That should be many times faster.
0
 
LVL 46

Expert Comment

by:aikimark
ID: 13820258
EddieShipman,

So you were able to batch the inserts by using the .Post method for 5000 records and only applying your cached data using the .ApplyUpdates method?  Correct me if I'm misinterpreting your code.

I assume this acts like transactions in other database environments.  This certainly reduces the number of 'internal commits' by a factor of 5000 and may affect the ClientDataset memory management behavior/decisions.

That's GREAT!  I'm certainly glad you found your original code.
0
 

Author Comment

by:dcfroehlich
ID: 13822507
EddieShipman:

Yes, converting the raw data csv file to an XML document, then using the TClientDataSet.LoadFromFile procedure to read the XML file works, but it takes several seconds and seems an odd way to go about populating the data table in a reasonable amount of time.  Your solution is better.  I will try it, after I study your code and figure it out.  Will post a reply to let you know how it goes.  Thanks for your help.
0
 
LVL 26

Expert Comment

by:EddieShipman
ID: 13824071
Yes, it works that way with ClientDatasets. It keeps an internal memory buffer and it doesn't
get applied until ApplyUpdates is called.

0
 
LVL 3

Expert Comment

by:JDuncan
ID: 13827139
Have you tried taking out the application.processmessages , this will slow things down quite a bit.
0
 
LVL 26

Expert Comment

by:EddieShipman
ID: 13827323
IT has to be in there for the progessbar unless he uses threads.
0
 
LVL 46

Expert Comment

by:aikimark
ID: 13827469
JDuncan,

Without the processmessages, how will the progress indicator get updated?

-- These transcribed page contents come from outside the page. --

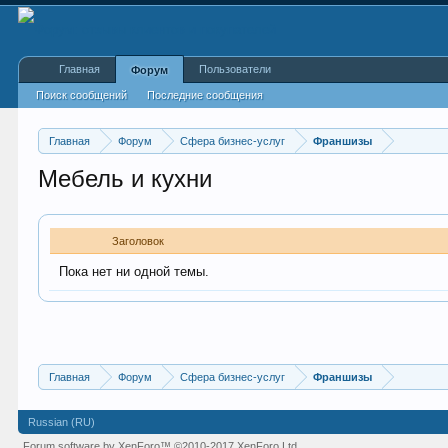
Главная
Пользователи
Форум
Поиск сообщений
Последние сообщения
Главная
Форум
Сфера бизнес-услуг
Франшизы
Мебель и кухни
Заголовок
Пока нет ни одной темы.
Главная
Форум
Сфера бизнес-услуг
Франшизы
Russian (RU)
Forum software by XenForo™
©2010-2017 XenForo Ltd.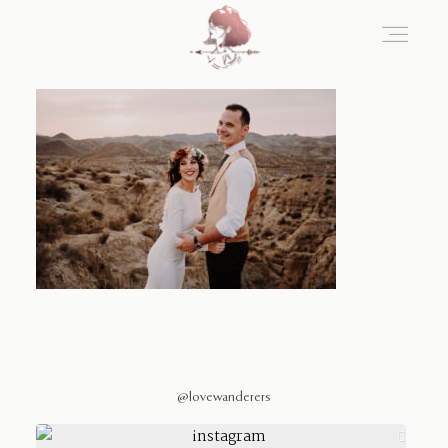
Home
Blog
Sobre Nosotros
Contacto
@lovewanderers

You are correct to include other factors that can/will slow this process:
* keyboard and mouse activity in this application
* form/control repainting because of other application form painting
* ignoring Windows messages from another application
* processing Windows messages as a result of changes to controls in this application (in this case a progress indicator)

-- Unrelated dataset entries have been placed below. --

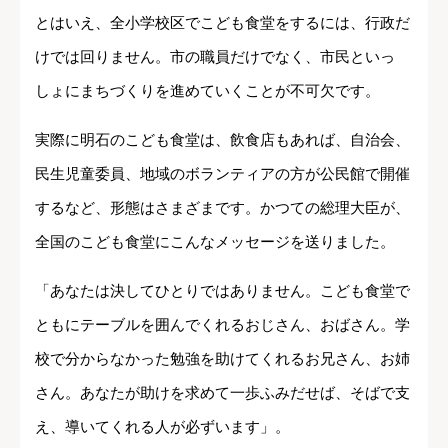
とはいえ、全小学校区でこども食堂をするには、行政だ
けでは回りません。市の職員だけでなく、市民といっ
しょにまちづくりを進めていくことが不可欠です。
実際に明石のこども食堂は、飲食店もあれば、自治会、
民生児童委員、地域のボランティアの方が公民館で開催
するなど、形態はさまざまです。かつての総理大臣が、
全国のこども食堂にこんなメッセージを送りました。
「あなたは決してひとりではありません。こども食堂で
ともにテーブルを囲んでくれるおじさん、おばさん。学
校で分からなかった勉強を助けてくれるお兄さん、お姉
さん。あなたが助けを求めて一歩ふみだせば、そばで支
え、導いてくれる人が必ずいます」。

=============================
So I guess we should follow some of these guidelines when running a (potentially) lengthy process within our applications:
* indicate to the user that the application is busy (hourglass mousepointer?)
* indicate to the user that the application will not respond to keyboard/mouse (display a "BUSY" message and disable the form?)
* ignore all external messages (don't process messages unless absolutely necessary
* show the user some progress (perhaps in a different, modal, form)
0
 

Author Comment

by:dcfroehlich
ID: 13829117
JDuncan:

The call to Application.ProcessMessages is needed to check for the ESC key being pressed.  Because appending the records to the ClientDataSet bogs down to a snails pace after 20 to 30 thousand records are processed, a way was needed to end data input nicely.  With or without the call to Application.ProcessMessages, the code as I have written it is not usable, more than one-half hour is needed to append several hundred thousand records from the linked list.  However, as noted in previous comments, importing the data from an existing cds binary file or from an XML document file is very fast.
0
 
LVL 3

Expert Comment

by:JDuncan
ID: 13829326
You should include another piece of code to reduce the amount of times ProcessMessages is called. If this is actually slowing down the input.


 i.e.
if i mod 8 >0 then Application.Processmessages.
0
 
LVL 19

Expert Comment

by:Limbeck
ID: 13846613
it is prob. a duhhhh question, but is this the Clientdataset what is connected to the grid nd other controls?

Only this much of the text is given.